- Based on: Summerwater by Sarah Moss
- Screenplay by: John Donnelly
- Directed by: Robert McKillop Fiona Walton
- Starring: Dougray Scott; Shirley Henderson; Valene Kane; Arnas Fedaravičius; Anna Próchniak; Gabriel Scott; Daniel Rigby; Shereen Cutkelvin;
- Country of origin: United Kingdom
- Original language: English
- No. of series: 1
- No. of episodes: 6

Production
- Executive producer: Mike Ellen
- Producer: Jules Hissey
- Running time: 50 minutes
- Production company: Freedom Scripted;

Original release
- Network: Channel 4
- Release: 16 November 2025 – present

= Summerwater =

British television series

Summerwater is a British television drama set in Scotland, adapted from the novel of the same name by Sarah Moss. The ensemble cast includes Dougray Scott, Shirley Henderson, Valene Kane, Arnas Fedaravičius, Anna Próchniak and Daniel Rigby.

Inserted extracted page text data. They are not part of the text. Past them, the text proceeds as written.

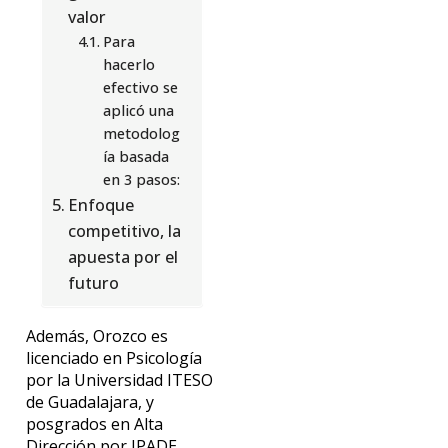
valor
Para
hacerlo
efectivo se
aplicó una
metodolog
ía basada
en 3 pasos:
Enfoque
competitivo, la
apuesta por el
futuro
Además, Orozco es
licenciado en Psicología
por la Universidad ITESO
de Guadalajara, y
posgrados en Alta
Dirección por IPADE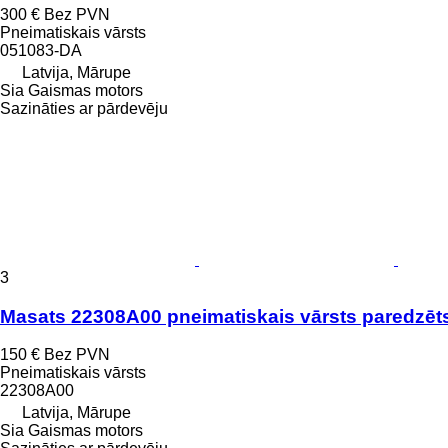
300 €
Bez PVN
Pneimatiskais vārsts
051083-DA
Latvija, Mārupe
Sia Gaismas motors
Sazināties ar pārdevēju
3
Masats 22308A00 pneimatiskais vārsts paredzēt
150 €
Bez PVN
Pneimatiskais vārsts
22308A00
Latvija, Mārupe
Sia Gaismas motors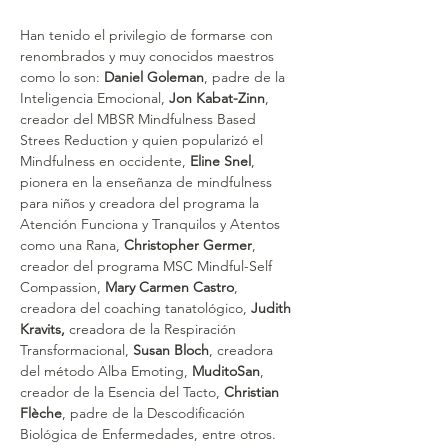
Han tenido el privilegio de formarse con 
renombrados y muy conocidos maestros 
como lo son: 
Daniel Goleman
, padre de la 
Inteligencia Emocional, 
Jon Kabat-Zinn
, 
creador del MBSR Mindfulness Based 
Strees Reduction y quien popularizó el 
Mindfulness en occidente, 
Eline Snel
, 
pionera en la enseñanza de mindfulness 
para niños y creadora del programa la 
Atención Funciona y Tranquilos y Atentos 
como una Rana, 
Christopher Germer
, 
creador del programa MSC Mindful-Self 
Compassion, 
Mary Carmen Castro
, 
creadora del coaching tanatológico, 
Judith 
Kravits,
 creadora de la Respiración 
Transformacional, 
Susan Bloch
, creadora 
del método Alba Emoting, 
MuditoSan
, 
creador de la Esencia del Tacto, 
Christian 
Flèche
, padre de la Descodificación 
Biológica de Enfermedades, entre otros.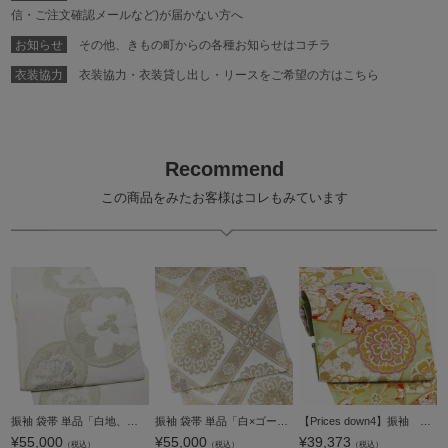
信・ご注文確認メールなど)が届かない方へ
お知らせ
その他、きもの町からの各種お知らせはコチラ
衣装協力
衣装協力・衣装貸し出し・リースをご希望の方はこちら
Recommend
この商品をみたお客様はコレもみています
振袖 袋帯 単品「白地、銀×灰色 丸に花紋」日本製 お仕立て上がり 振袖用 袋帯 お仕立て済 振袖帯 結婚式 成人式 フォーマル【メール便不可】
振袖 袋帯 単品「白×ゴールド 唐花格子」六通柄 日本製 お仕立て上がり 振袖用 袋帯 お仕立て済 振袖帯 結婚式 成人式 フォーマル【メール便不可】
【Prices down4】振袖 帯 「薄緑色 扇に花」 日本製 西陣織 証紙番号2362 大光株式会社謹製 絹 未仕立て 六通柄 振袖用 袋帯 振袖帯 【メール便不可】＜T＞
¥
55,000
¥
55,000
¥
39,373
（税込）
（税込）
（税込）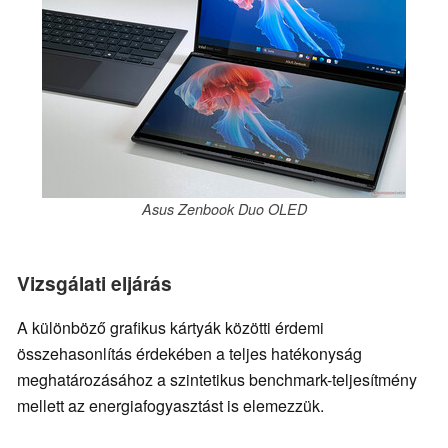
Asus Zenbook Duo OLED
Vizsgálati eljárás
A különböző grafikus kártyák közötti érdemi
összehasonlítás érdekében a teljes hatékonyság
meghatározásához a szintetikus benchmark-teljesítmény
mellett az energiafogyasztást is elemezzük.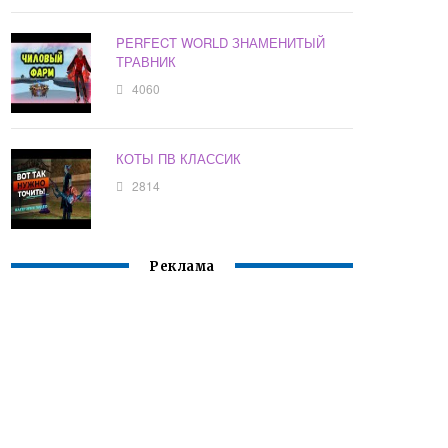
PERFECT WORLD ЗНАМЕНИТЫЙ
ТРАВНИК
4060
КОТЫ ПВ КЛАССИК
2814
Реклама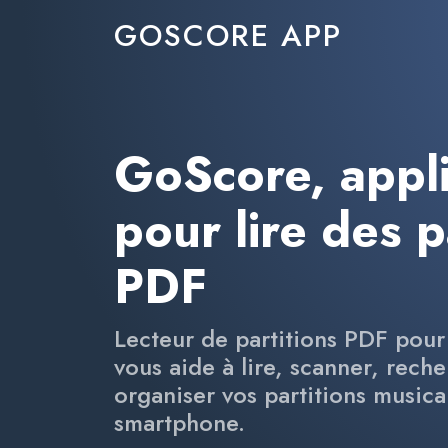
GOSCORE APP
GoScore, appli
pour lire des p
PDF
Lecteur de partitions PDF pou
vous aide à lire, scanner, rech
organiser vos partitions musical
smartphone.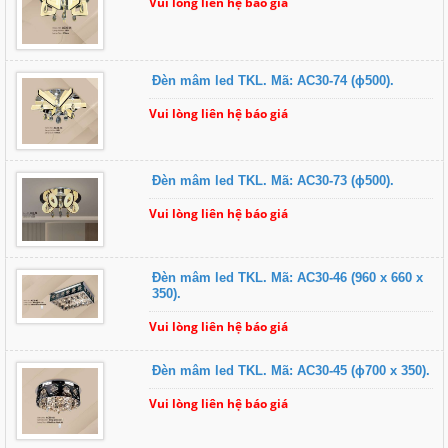
Vui lòng liên hệ báo giá
Đèn mâm led TKL. Mã: AC30-74 (ɸ500).
Vui lòng liên hệ báo giá
Đèn mâm led TKL. Mã: AC30-73 (ɸ500).
Vui lòng liên hệ báo giá
Đèn mâm led TKL. Mã: AC30-46 (960 x 660 x
350).
Vui lòng liên hệ báo giá
Đèn mâm led TKL. Mã: AC30-45 (ɸ700 x 350).
Vui lòng liên hệ báo giá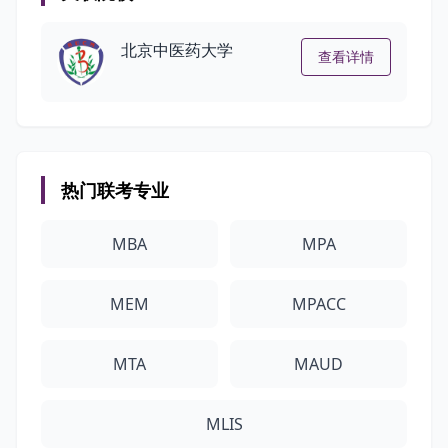
北京中医药大学
查看详情
热门联考专业
MBA
MPA
MEM
MPACC
MTA
MAUD
MLIS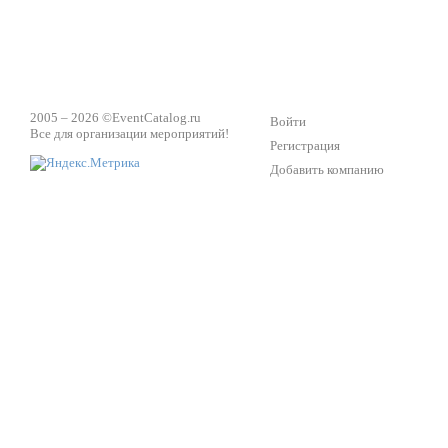
2005 – 2026 ©
EventCatalog.ru
Войти
Все для организации мероприятий!
Регистрация
Добавить компанию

It first broadcast on Channel 4 on 16 November 2025.

==Premise==
Tensions arise amidst a disparate group of holidaymakers in a rural Scottish holiday park.

==Cast==
- Dougray Scott as David Campbell.
- Shirley Henderson as Annie Campbell.
- Valene Kane as Justine Tindall.
- Arnas Fedaravičius as Marijonas Zaliskevicius.
- Anna Próchniak as Alina Piotrowska.
- Gabriel Scott as young David.
- Daniel Rigby as Steve Tindall.
- Shereen Cutkelvin as Millie Nkene.
- Anders Hayward as Josh.
- James Harkness as Gavin Macquoid.
- Shauna Macdonald as Rachel Henderson.
- Jamie Sives as Ian Henderson.

==Production==
The six-part series is based on the book of the same name by Sarah Moss (2020), adapted by John Donnelly with Robert McKillop and Fiona Walton directing episodes. Moss took her title for the book from William Watson poem The Ballad of Semerwater in which a village population is punished for not helping an "aged man". It is produced by Freedom Scripted in association with All3Media International with support from Screen Scotland. Mike Ellen is the executive producer with Jules Hussey the series producer.

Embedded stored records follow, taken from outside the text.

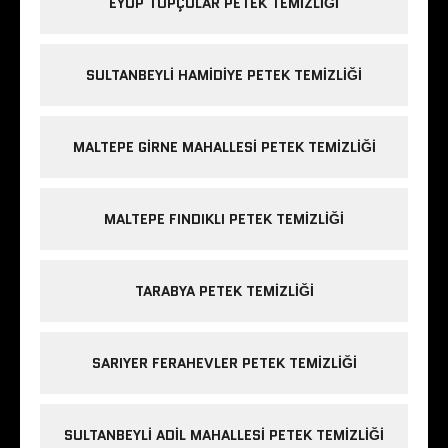
EYÜP TOPÇULAR PETEK TEMIZLIĞI
SULTANBEYLI HAMIDIYE PETEK TEMIZLIĞI
MALTEPE GIRNE MAHALLESI PETEK TEMIZLIĞI
MALTEPE FINDIKLI PETEK TEMIZLIĞI
TARABYA PETEK TEMIZLIĞI
SARIYER FERAHEVLER PETEK TEMIZLIĞI
SULTANBEYLI ADIL MAHALLESI PETEK TEMIZLIĞI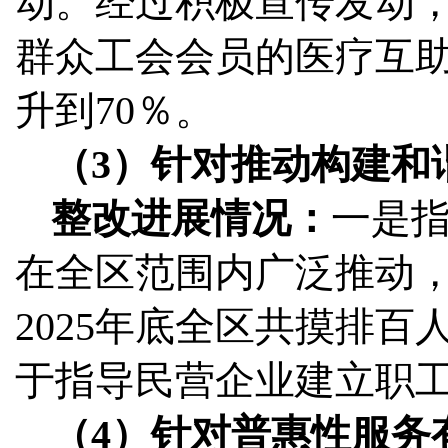
动。经过积极宣传发动
群众工会会员的医疗互助
升到70％。
（3）针对推动构建和
整改进展情况：
一是
在全区范围内广泛推动，2
2025年底全区共摸排百
于指导民营企业建立职
（4）针对普惠性服务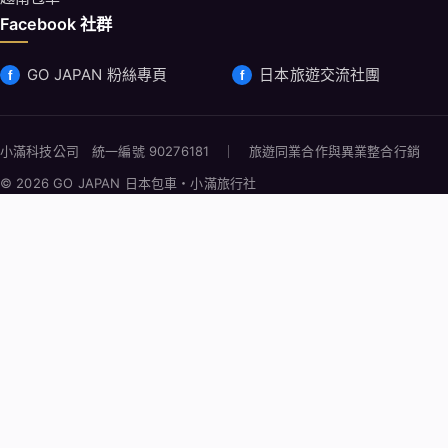
Facebook 社群
GO JAPAN 粉絲專頁
日本旅遊交流社團
小滿科技公司 統一編號 90276181 ｜ 旅遊同業合作與異業整合行銷
© 2026 GO JAPAN 日本包車・小滿旅行社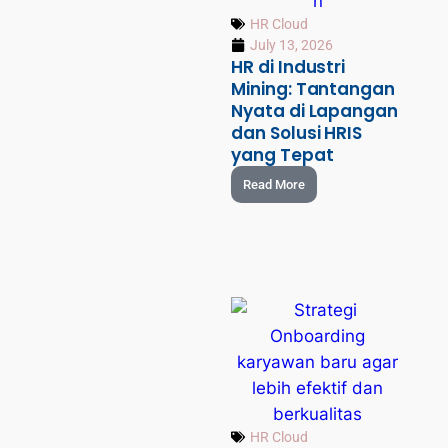
HR Cloud
July 13, 2026
HR di Industri
Mining: Tantangan
Nyata di Lapangan
dan Solusi HRIS
yang Tepat
Read More
HR Cloud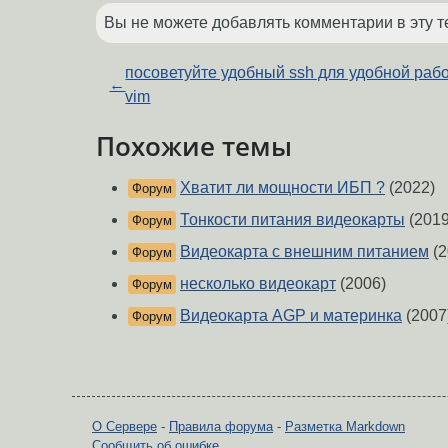
Вы не можете добавлять комментарии в эту т
посоветуйте удобный ssh для удобной раб
←
vim
Похожие темы
Хватит ли мощности ИБП ?
(2022)
Форум
Тонкости питания видеокарты
(2019
Форум
Видеокарта с внешним питанием
(2
Форум
несколько видеокарт
(2006)
Форум
Видеокарта AGP и материнка
(2007
Форум
О Сервере
-
Правила форума
-
Разметка Markdown
Сообщить об ошибке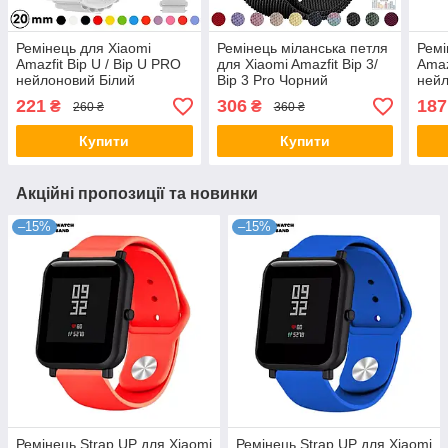
Ремінець для Xiaomi
Ремінець міланська петля
Ремі
Amazfit Bip U / Bip U PRO
для Xiaomi Amazfit Bip 3/
Amaz
нейлоновий Білий
Bip 3 Pro Чорний
нейл
кор
221
306
187
₴
₴
260 ₴
360 ₴
Купити
Купити
Акційні пропозиції та новинки
–15%
–15%
Ремінець Strap UP для Xiaomi
Ремінець Strap UP для Xiaomi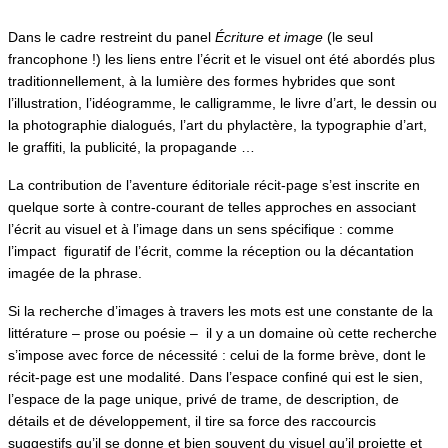
Dans le cadre restreint du panel
Écriture et image
(le seul
francophone !) les liens entre l’écrit et le visuel ont été abordés plus
traditionnellement, à la lumière des formes hybrides que sont
l’illustration, l’idéogramme, le calligramme, le livre d’art, le dessin ou
la photographie dialogués, l’art du phylactère, la typographie d’art,
le graffiti, la publicité, la propagande …
La contribution de l’aventure éditoriale récit-page s’est inscrite en
quelque sorte à contre-courant de telles approches en associant
l’écrit au visuel et à l’image dans un sens spécifique : comme
l’impact figuratif de l’écrit, comme la réception ou la décantation
imagée de la phrase.
Si la recherche d’images à travers les mots est une constante de la
littérature – prose ou poésie – il y a un domaine où cette recherche
s’impose avec force de nécessité : celui de la forme brève, dont le
récit-page est une modalité. Dans l’espace confiné qui est le sien,
l’espace de la page unique, privé de trame, de description, de
détails et de développement, il tire sa force des raccourcis
suggestifs qu’il se donne et bien souvent du visuel qu’il projette et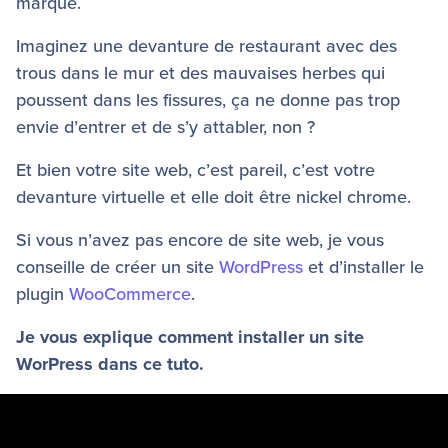
marque.
Imaginez une devanture de restaurant avec des
trous dans le mur et des mauvaises herbes qui
poussent dans les fissures, ça ne donne pas trop
envie d’entrer et de s’y attabler, non ?
Et bien votre site web, c’est pareil, c’est votre
devanture virtuelle et elle doit être nickel chrome.
Si vous n’avez pas encore de site web, je vous
conseille de créer un site
WordPress
et d’installer le
plugin
WooCommerce
.
Je vous explique comment installer un site
WorPress dans ce tuto.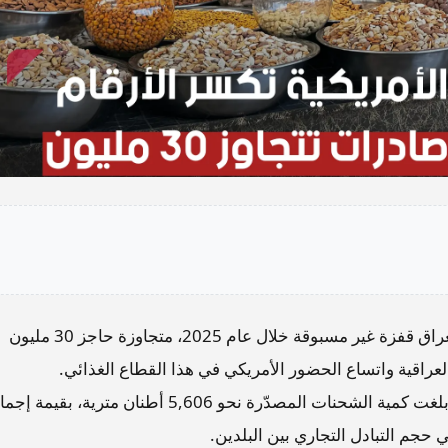
سجلت صادرات المكسرات من الولايات المتحدة إلى العراق قفزة غير مسبوقة خلال عام 2025، متجاوزة حاجز 30 مليون
راقية واتساع الحضور الأمريكي في هذا القطاع الغذائي.
وبحسب بيانات رسمية اطلعت عليها وكالة “شفق نيوز”، بلغت كمية الشحنات المصدّرة نحو 5,606 أطنان مترية، بق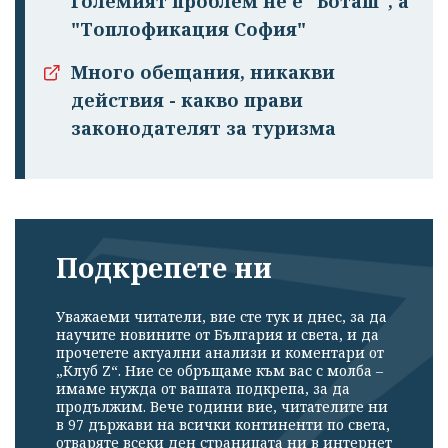
Големият проблем не е "Боташ", а
"Топлофикация София"
Много обещания, никакви
действия - какво прави
законодателят за туризма
Подкрепете ни
Успешно
излязохте от
Уважаеми читатели, вие сте тук и днес, за да
научите новините от България и света, и да
профила си!
прочетете актуални анализи и коментари от
„Клуб Z“. Ние се обръщаме към вас с молба –
имаме нужда от вашата подкрепа, за да
продължим. Вече години вие, читателите ни
в 97 държави на всички континенти по света,
отваряте всеки ден страницата ни в интернет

The ensemble cast includes Dougray Scott, Shirley Henderson, Valene Kane, Arnas Fedaravičius, Anna Próchniak and Gabriel Scott, as well as Daniel Rigby, Shereen Cutkelvin, Anders Hayward, James Harkness, Shauna Macdonald and Jamie Sives.

Filming took place in Scotland and was completed by April 2025.

==Broadcast==
The six-part series began airing on Channel 4 on 16 November 2025, along with being released in full on their streaming service.